Vor vier Jahren sind alle Erwachsenen an einer unheilbaren Krankheit gestorben. Anna und ihr kleiner Bruder Astor leben in Sizilien und haben sich seither im Haus ihrer Mutter abgeschottet. Anna verlässt das Haus nur, um Lebensmittel und Medikamente zu beschaffen; Astor aus Angst vor Monstern, die Anna heraufbeschworen hat, gar nicht. Doch die Nahrung wird zunehmend knapper, Anna kommt dem Erkrankungsalter immer näher und die Gerüchte über eine mögliche Heilung in der Ferne häufen sich. Als eine umherstreifende Bande Astor mitnimmt, verlässt Anna ihre Heimat, um ihren Bruder wiederzufinden.

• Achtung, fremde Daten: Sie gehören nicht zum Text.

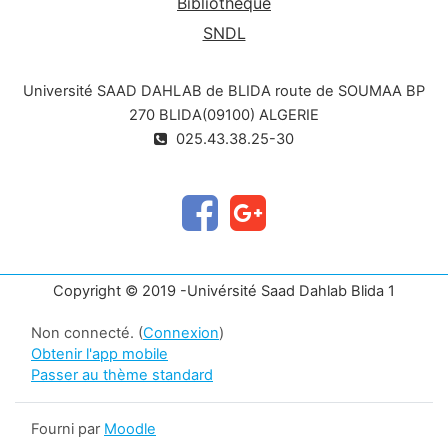
Bibliothèque
SNDL
Université SAAD DAHLAB de BLIDA route de SOUMAA BP
270 BLIDA(09100) ALGERIE
025.43.38.25-30
Copyright © 2019 -Univérsité Saad Dahlab Blida 1
Non connecté. (
Connexion
)
Obtenir l'app mobile
Passer au thème standard
Fourni par
Moodle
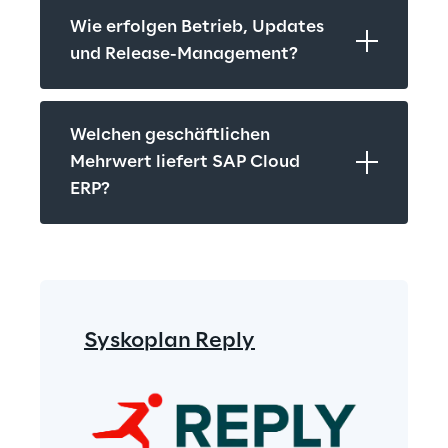
Wie erfolgen Betrieb, Updates 
und Release-Management?
Welchen geschäftlichen 
Mehrwert liefert SAP Cloud 
ERP?
Syskoplan Reply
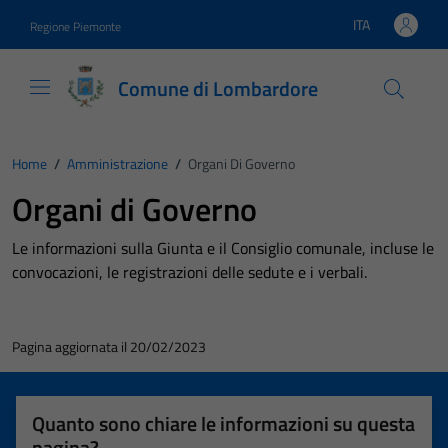
Vai ai contenuti
Vai al footer
ITA
Regione Piemonte
Lingua attiva:
Comune di Lombardore
Home
/
Amministrazione
/
Organi Di Governo
Organi di Governo
Le informazioni sulla Giunta e il Consiglio comunale, incluse le
convocazioni, le registrazioni delle sedute e i verbali.
Pagina aggiornata il 20/02/2023
Quanto sono chiare le informazioni su questa
pagina?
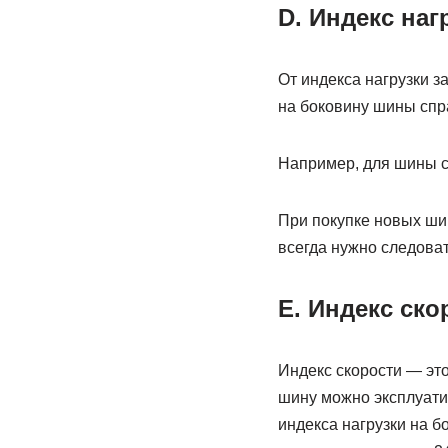
D. Индекс наг
От индекса нагрузки з
на боковину шины спр
Например, для шины с 
При покупке новых шин
всегда нужно следова
E. Индекс ско
Индекс скорости — эт
шину можно эксплуатир
индекса нагрузки на 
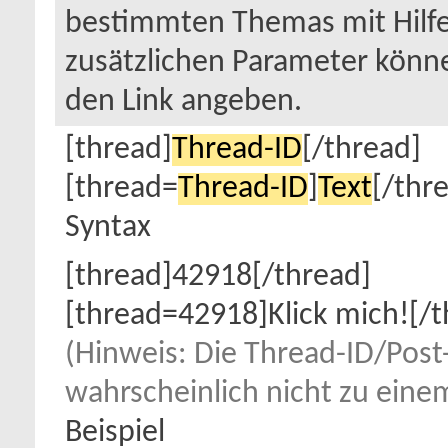
bestimmten Themas mit Hilfe
zusätzlichen Parameter könn
den Link angeben.
[thread]
Thread-ID
[/thread]
[thread=
Thread-ID
]
Text
[/thr
Syntax
[thread]42918[/thread]
[thread=42918]Klick mich![/t
(Hinweis: Die Thread-ID/Post-I
wahrscheinlich nicht zu eine
Beispiel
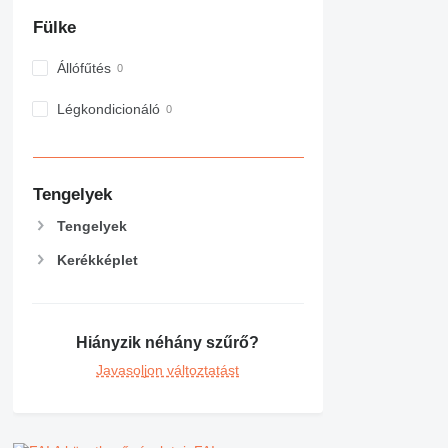
Fülke
Állófűtés
Légkondicionáló
Tengelyek
Tengelyek
Kerékképlet
Hiányzik néhány szűrő?
Javasoljon változtatást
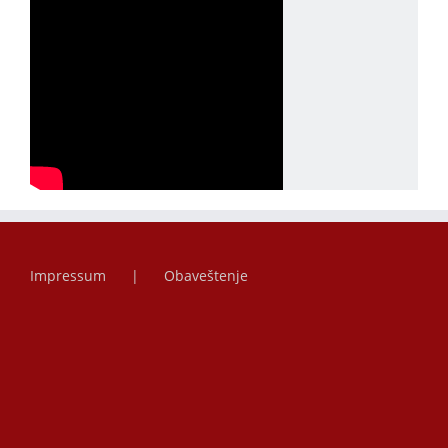
Impressum
Obaveštenje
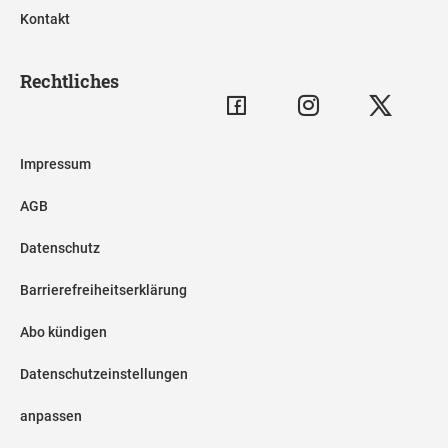
Kontakt
Rechtliches
Impressum
AGB
Datenschutz
Barrierefreiheitserklärung
Abo kündigen
Datenschutzeinstellungen
anpassen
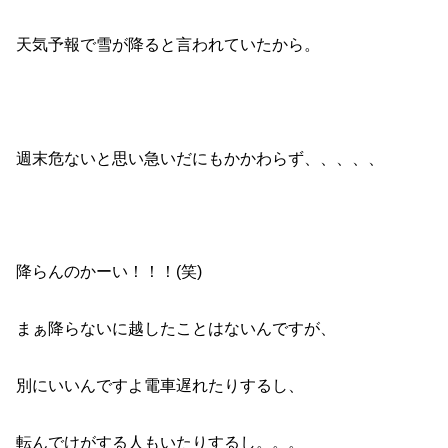
天気予報で雪が降ると言われていたから。
週末危ないと思い急いだにもかかわらず、、、、、
降らんのかーい！！！(笑)
まぁ降らないに越したことはないんですが、
別にいいんですよ電車遅れたりするし、
転んでけがする人もいたりするし。。。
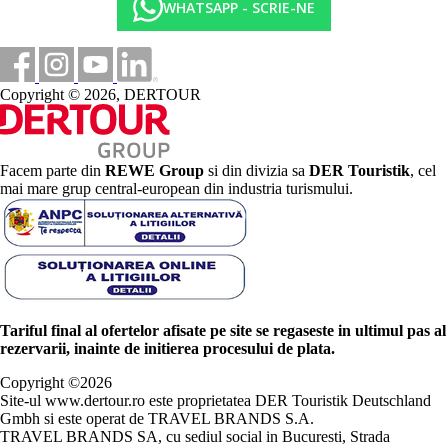
WHATSAPP - SCRIE-NE
Copyright © 2026, DERTOUR
Facem parte din
REWE Group
si din divizia sa
DER Touristik
, cel
mai mare grup central-european din industria turismului.
Tariful final al ofertelor afisate pe site se regaseste in ultimul pas al
rezervarii, inainte de initierea procesului de plata.
Copyright ©
2026
Site-ul www.dertour.ro este proprietatea DER Touristik Deutschland
Gmbh si este operat de TRAVEL BRANDS S.A.
TRAVEL BRANDS SA, cu sediul social in Bucuresti, Strada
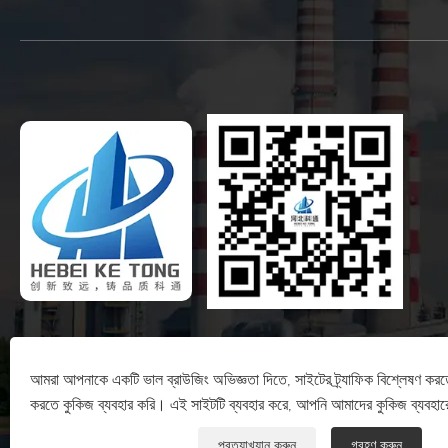
আমরা আপনাকে একটি ভাল ব্রাউজিং অভিজ্ঞতা দিতে, সাইটের ট্র্যাফিক বিশ্লেষণ করত
করতে কুকিজ ব্যবহার করি। এই সাইটটি ব্যবহার করে, আপনি আমাদের কুকিজ ব্যবহার
প্রত্যাখ্যান করুন
গ্রহণ করুন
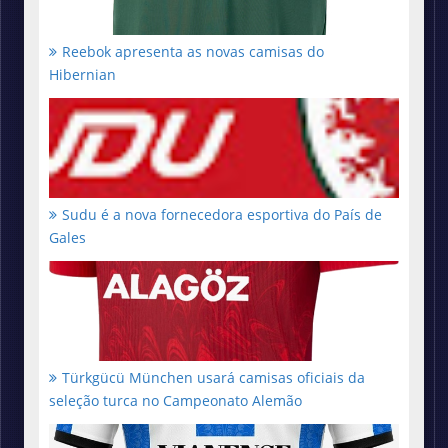
Reebok apresenta as novas camisas do
Hibernian
Sudu é a nova fornecedora esportiva do País de
Gales
Türkgücü München usará camisas oficiais da
seleção turca no Campeonato Alemão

Bücher über eine Welt, in der alle Erwachsenen gestorben sind, gibt es zuhauf. Ich war deshalb gespannt, wie Niccolò Ammaniti dieses Thema umsetzt und mit welchem Elementen er dem Thema seinen eigenen Stempel aufdrückt. Nach einem kurzen Prolog aus der Zeit kurz nach dem Ausbruch der Krankheit trifft der Leser erstmals auf Anna. Diese muss immer weitere Wege auf sich nehmen, um Lebensmittel zu beschaffen. Vor allem das Übernachten unterwegs ist gefährlich, und auch tagsüber wird sie immer wieder von wilden Hunden verfolgt. Diesmal kann sie einem besonders aggressiven Exemplar nur knapp entkommen.

Nach einem ersten Eindruck davon, was seit der tödlichen Pandemie aus der Welt geworden ist, lernt man Anna und ihren Bruder besser kennen und erfährt einiges über die Hintergründe ihrer aktuellen Situation. Ihr Vater gehörte zu den ersten Toten, doch ihre Mutter hielt lange genug durch, um ein Notizbuch mit vielen Anweisungen zu füllen, wie sich die Geschwister verhalten sollen. Das ist auch vier Jahre später noch die Grundlage für ihr Tun. Dabei hat Anna die Rolle der Beschützerin inne, die ihrem Bruder bewusst unheimliche Geschichten über Monster außerhalb ihres Grundstücks erzählt hat, damit er nicht wegläuft.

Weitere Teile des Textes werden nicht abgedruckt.